Where do I go or who do I message to get my account removed?

I'm attempting to get rid of my online footprint as much as possible and seeing as my main email is attached to this account I'd like it deleted completely. Also, I want my online Pseudonym (BillMurray) removed as much as possible, preferably competently, hence again why I want this profile removed.

This must be doable, right?

Thanks for reading.


----------



## diagrammatiks (Sep 6, 2017)

are you training to be a ninja?


----------



## marcwormjim (Sep 7, 2017)

The best we can do is replace your avatar with this:


----------



## Drew (Sep 8, 2017)

I'm no longer involved with the site anymore, but generally, in the past we would just ignore these requests, since it was usually more trouble than it's worth. 

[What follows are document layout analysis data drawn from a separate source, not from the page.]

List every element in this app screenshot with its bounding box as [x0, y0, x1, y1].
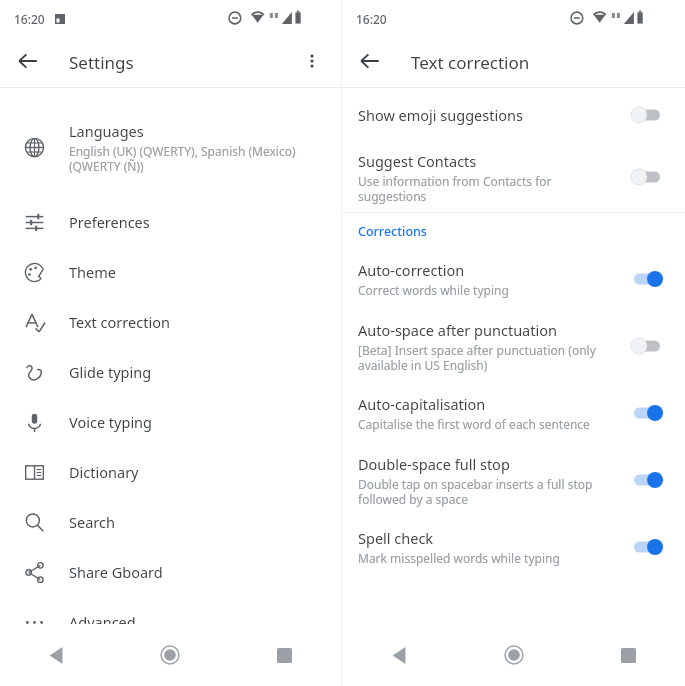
staticText: Correct words while typing [358, 282, 509, 298]
button[interactable]: Recents [571, 624, 685, 686]
staticText: Glide typing [69, 362, 152, 382]
button[interactable]: Search [0, 497, 341, 547]
button[interactable]: Advanced [0, 597, 341, 647]
button[interactable]: Auto-capitalisation [342, 382, 685, 444]
staticText: Dictionary [69, 462, 139, 482]
staticText: Use information from Contacts for sugges… [358, 173, 552, 204]
staticText: Share Gboard [69, 562, 163, 582]
staticText: Voice typing [69, 412, 152, 432]
button[interactable]: Double-space full stop [342, 444, 685, 516]
button[interactable]: Spell check [342, 516, 685, 578]
staticText: Languages [69, 121, 144, 141]
staticText: Mark misspelled words while typing [358, 550, 560, 566]
staticText: Theme [69, 262, 116, 282]
button[interactable]: Back [350, 41, 390, 81]
button[interactable]: Share Gboard [0, 547, 341, 597]
button[interactable]: More options [292, 41, 332, 81]
button[interactable]: Languages [0, 97, 341, 197]
staticText: Settings [69, 51, 134, 74]
staticText: Spell check [358, 528, 434, 548]
staticText: Corrections [358, 223, 427, 240]
staticText: [Beta] Insert space after punctuation (o… [358, 342, 596, 373]
staticText: 16:20 [356, 11, 387, 27]
staticText: Capitalise the first word of each senten… [358, 416, 590, 432]
staticText: Preferences [69, 212, 150, 232]
staticText: Text correction [411, 51, 530, 74]
button[interactable]: Back [8, 41, 48, 81]
button[interactable]: Auto-correction [342, 248, 685, 310]
staticText: 16:20 [14, 11, 45, 27]
button[interactable]: Suggest Contacts [342, 142, 685, 212]
staticText: Text correction [69, 312, 170, 332]
staticText: Auto-space after punctuation [358, 320, 557, 340]
button[interactable]: Auto-space after punctuation [342, 310, 685, 382]
staticText: Double tap on spacebar inserts a full st… [358, 476, 593, 507]
staticText: Show emoji suggestions [358, 105, 523, 125]
button[interactable]: Back [0, 624, 113, 686]
button[interactable]: Preferences [0, 197, 341, 247]
button[interactable]: Glide typing [0, 347, 341, 397]
staticText: Double-space full stop [358, 454, 510, 474]
button[interactable]: Back [342, 624, 457, 686]
button[interactable]: Text correction [0, 297, 341, 347]
button[interactable]: Show emoji suggestions [342, 88, 685, 142]
staticText: Suggest Contacts [358, 151, 477, 171]
button[interactable]: Recents [227, 624, 341, 686]
staticText: Search [69, 512, 115, 532]
button[interactable]: Voice typing [0, 397, 341, 447]
button[interactable]: Dictionary [0, 447, 341, 497]
staticText: Advanced [69, 612, 136, 632]
button[interactable]: Theme [0, 247, 341, 297]
staticText: Auto-correction [358, 260, 465, 280]
button[interactable]: Home [457, 624, 571, 686]
staticText: English (UK) (QWERTY), Spanish (Mexico) … [69, 143, 296, 174]
staticText: Auto-capitalisation [358, 394, 486, 414]
button[interactable]: Home [113, 624, 227, 686]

You have 119 posts. If I were you, I'd do these three things:

1) Change your account email, if you're worried about the email address being traced to this account.
2) Search for all 119 messages, and go through and edit them to delete text on anything you think is too personal.
3) Instead of asking for your account to be deleted, ask that your username be changed to something else.

The first two you can do on your own, the third will take a mod/admin and may be easier to do than deleting the account, so it's possible (though not guaranteed) they'll do it.

Though, over and above that I'd suggest just getting into the habit of not posting anything on the internet you wouldn't say or do in person. The line between the internet and real life is getting blurrier, so I don't think it's safe to assume anything on the net is truly anonymous anymore.


----------



## bostjan (Sep 8, 2017)

I don't think you can edit your posts anymore, at least, not after a few minutes have passed. Perhaps a mod would be willing to delete them, but I doubt it, since it's an awful lot of work and only a few mods seem to be on here anymore, and so they end up being really busy. Plus, the way everything online gets archived by anyone and everyone who has access to it (for public sections of the site, this means anyone and everyone), you aren't really accomplishing anything.

But yeah, request to change your username to something generic and then link to a different email.

BTW, I'm a big fan of your film and television work.


----------



## Xaios (Sep 11, 2017)

bostjan said:


> Plus, the way everything online gets archived by anyone and everyone who has access to it (for public sections of the site, this means anyone and everyone), you aren't really accomplishing anything.



This is the ultimate reality of the current situation. Even if you managed to completely delete your account, there's practically guaranteed to be a record of it elsewhere (such as Wayback Machine) that is untouchable by you, so if anyone was serious about "finding" you, they'd have no real trouble if they put in even a modicum of work, regardless of your efforts.

TL;DR: The internet never forgets.


----------